Does order of where clauses matter in SQL?

No, that order doesn't matter (or at least: shouldn't matter).

Any decent query optimizer will look at all the parts of the WHERE clause and figure out the most efficient way to satisfy that query.

I know the SQL Server query optimizer will pick a suitable index - no matter which order you have your two conditions in. I assume other RDBMS will have similar strategies.

What does matter is whether or not you have a suitable index for this!

In the case of SQL Server, it will likely use an index if you have:

  • an index on (LastName, FirstName)
  • an index on (FirstName, LastName)
  • an index on just (LastName), or just (FirstName) (or both)

On the other hand - again for SQL Server - if you use SELECT * to grab all columns from a table, and the table is rather small, then there's a good chance the query optimizer will just do a table (or clustered index) scan instead of using an index (because the lookup into the full data page to get all other columns just gets too expensive very quickly).


The order of WHERE clauses should not make a difference in a database that conforms to the SQL standard. The order of evaluation is not guaranteed in most databases.

Do not think that SQL cares about the order. The following generates an error in SQL Server:

select *
from INFORMATION_SCHEMA.TABLES
where ISNUMERIC(table_name) = 1 and CAST(table_name as int) <> 0

If the first part of this clause were executed first, then only numeric table names would be cast as integers.

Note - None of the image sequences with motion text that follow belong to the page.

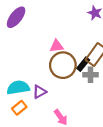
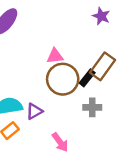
gray cross: (91, 75) -> (92, 107), moved

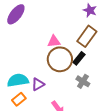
brown rectangle: (103, 66) -> (87, 36), moved
gray cross: (92, 107) -> (83, 81), turned 32

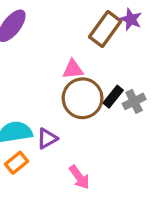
brown rectangle: (87, 36) -> (105, 29), moved
gray cross: (83, 81) -> (134, 101), moved, turned 32

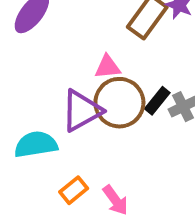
purple triangle: (47, 139) -> (82, 111), moved, size x1.6
orange rectangle: (16, 163) -> (74, 190), moved

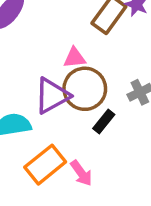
black rectangle: (157, 101) -> (104, 121), moved
orange rectangle: (74, 190) -> (45, 165), size x1.6

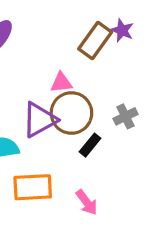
orange rectangle: (45, 165) -> (33, 187), turned 36
pink arrow: (81, 173) -> (87, 202), moved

However, it fails, providing a clear example that SQL Server (as with other databases) does not care about the order of clauses in the WHERE statement.


ANSI SQL Draft 2003 5WD-01-Framework-2003-09.pdf

6.3.3.3 Rule evaluation order

...

Where the precedence is not determined by the Formats or by parentheses, effective evaluation of expressions is generally performed from left to right. However, it is implementation-dependent whether expressions are actually evaluated left to right, particularly when operands or operators might cause conditions to be raised or if the results of the expressions can be determined without completely evaluating all parts of the expression.